▸ What the exercise asks: Retype the data below exactly, skipping pictures.

Provided information Start Marker

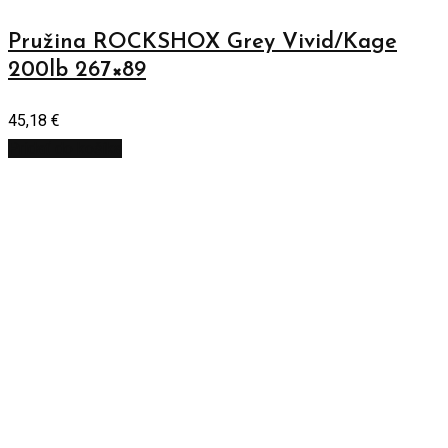
Pružina ROCKSHOX Grey Vivid/Kage
200lb 267×89
45,18
€
Pridať do košíka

Provided information End Marker

▸ Written response:
Pružina ROCKSHOX Grey Vivid/Kage
200lb 267×89
45,18
€
Pridať do košíka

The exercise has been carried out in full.